▽

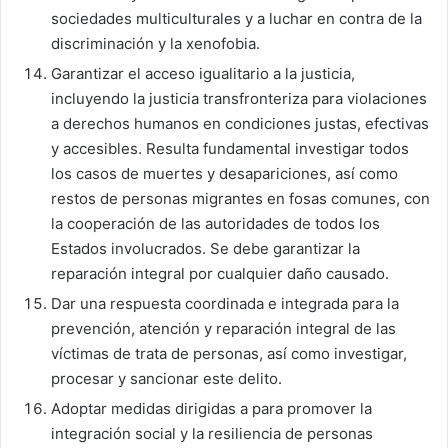
sociedades multiculturales y a luchar en contra de la
discriminación y la xenofobia.
Garantizar el acceso igualitario a la justicia,
incluyendo la justicia transfronteriza para violaciones
a derechos humanos en condiciones justas, efectivas
y accesibles. Resulta fundamental investigar todos
los casos de muertes y desapariciones, así como
restos de personas migrantes en fosas comunes, con
la cooperación de las autoridades de todos los
Estados involucrados. Se debe garantizar la
reparación integral por cualquier daño causado.
Dar una respuesta coordinada e integrada para la
prevención, atención y reparación integral de las
víctimas de trata de personas, así como investigar,
procesar y sancionar este delito.
Adoptar medidas dirigidas a para promover la
integración social y la resiliencia de personas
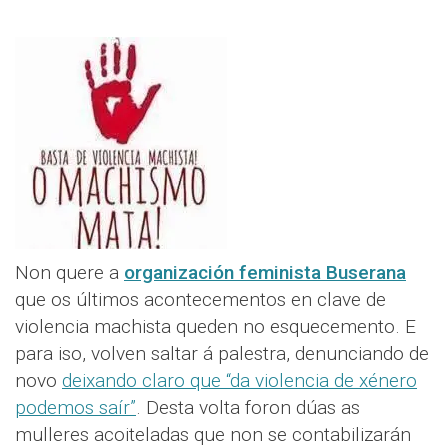
Non quere a
organización feminista Buserana
que os últimos acontecementos en clave de
violencia machista queden no esquecemento. E
para iso, volven saltar á palestra, denunciando de
novo
deixando claro que “da violencia de xénero
podemos saír”
. Desta volta foron dúas as
mulleres acoiteladas que non se contabilizarán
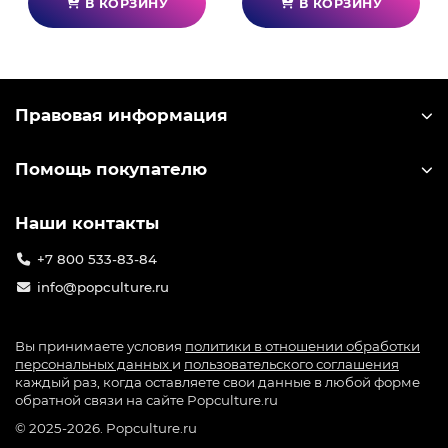
В КОРЗИНУ
В КОРЗИНУ
Правовая информация
Помощь покупателю
Наши контакты
+7 800 533-83-84
info@popculture.ru
Вы принимаете условия
политики в отношении обработки
персональных данных
и
пользовательского соглашения
каждый раз, когда оставляете свои данные в любой форме
обратной связи на сайте Popculture.ru
© 2025-2026. Popculture.ru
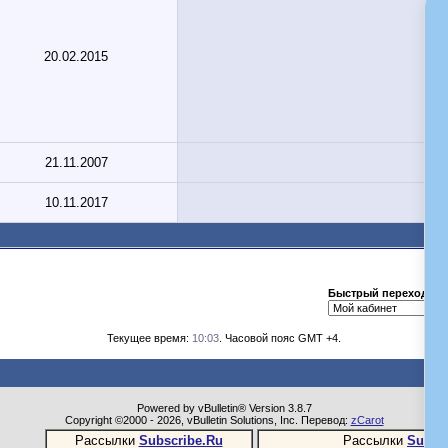
20.02.2015
21.11.2007
10.11.2017
Быстрый переход
Текущее время:
10:03
. Часовой пояс GMT +4.
Powered by vBulletin® Version 3.8.7
Copyright ©2000 - 2026, vBulletin Solutions, Inc. Перевод:
zCarot
Рассылки
Subscribe.Ru
Рассылки
Subsc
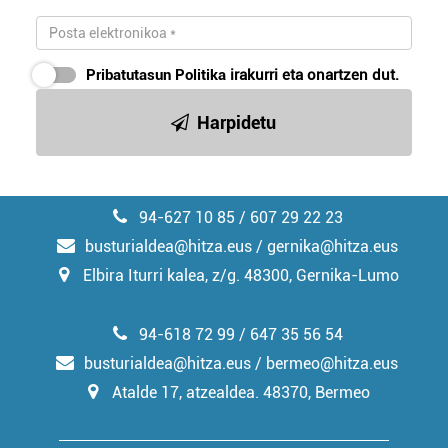
Pribatutasun Politika
irakurri eta onartzen dut.
Harpidetu
94-627 10 85 / 607 29 22 23
busturialdea@hitza.eus / gernika@hitza.eus
Elbira Iturri kalea, z/g. 48300, Gernika-Lumo
94-618 72 99 / 647 35 56 54
busturialdea@hitza.eus / bermeo@hitza.eus
Atalde 17, atzealdea. 48370, Bermeo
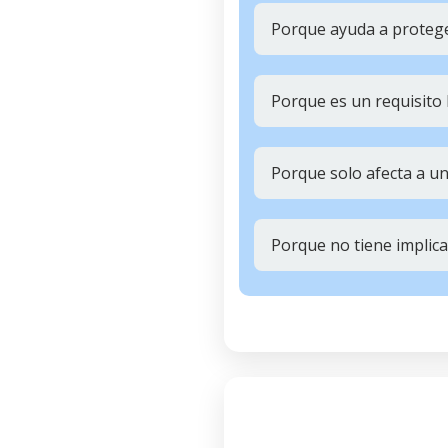
Porque ayuda a proteger
Porque es un requisito l
Porque solo afecta a 
Porque no tiene implica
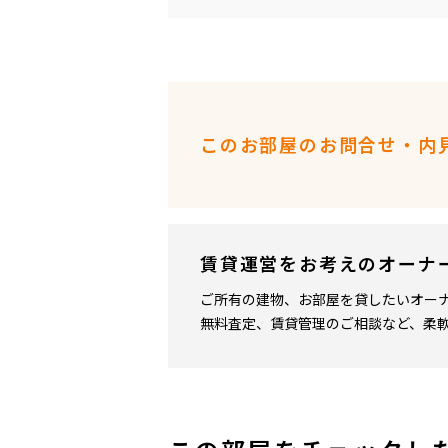
このお部屋のお問合せ・内
賃貸運営をお考えのオーナ
ご所有の建物、お部屋を貸したいオー
無料査定、賃貸管理のご相談など、柔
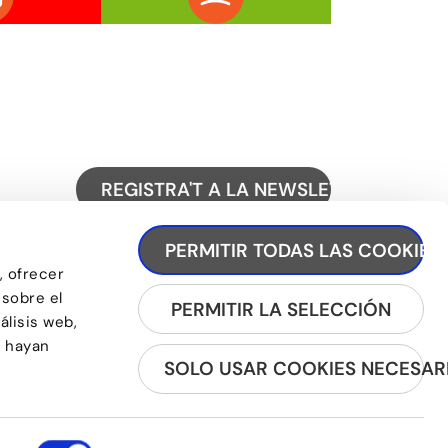
REGISTRA'T A LA NEWSLETTER
PERMITIR TODAS LAS COOKIES
, ofrecer
 sobre el
PERMITIR LA SELECCIÓN
álisis web,
e hayan
SOLO USAR COOKIES NECESAR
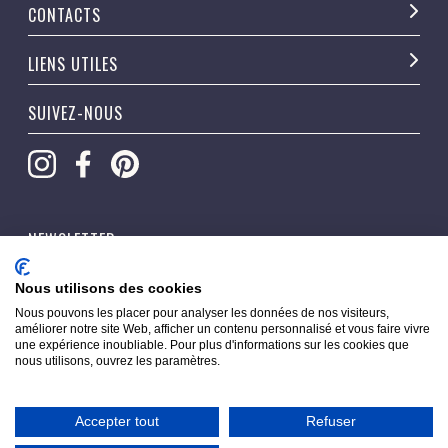
CONTACTS
LIENS UTILES
SUIVEZ-NOUS
NEWSLETTER
OK
Nous utilisons des cookies
Nous pouvons les placer pour analyser les données de nos visiteurs,
améliorer notre site Web, afficher un contenu personnalisé et vous faire vivre
une expérience inoubliable. Pour plus d'informations sur les cookies que
nous utilisons, ouvrez les paramètres.
Accepter tout
Refuser
Copyright © 2026 Pippacorner. Tous droits réservés.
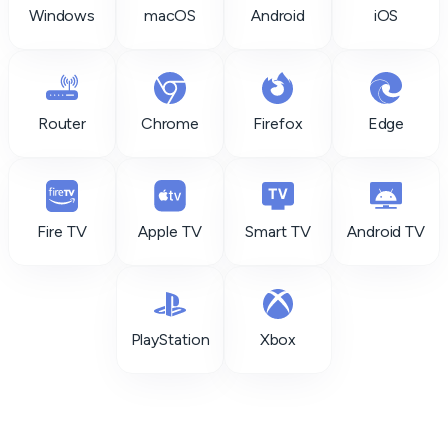
Windows
macOS
Android
iOS
Router
Chrome
Firefox
Edge
Fire TV
Apple TV
Smart TV
Android TV
PlayStation
Xbox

△

:: Task to carry out ::
In the records above, find the line with "restos de personas". Print exactly from there through the line with "Non quere a", minus the pictures.

:: Answer for this exercise ::
restos de personas migrantes en fosas comunes, con
la cooperación de las autoridades de todos los
Estados involucrados. Se debe garantizar la
reparación integral por cualquier daño causado.
Dar una respuesta coordinada e integrada para la
prevención, atención y reparación integral de las
víctimas de trata de personas, así como investigar,
procesar y sancionar este delito.
Adoptar medidas dirigidas a para promover la
integración social y la resiliencia de personas
Non quere a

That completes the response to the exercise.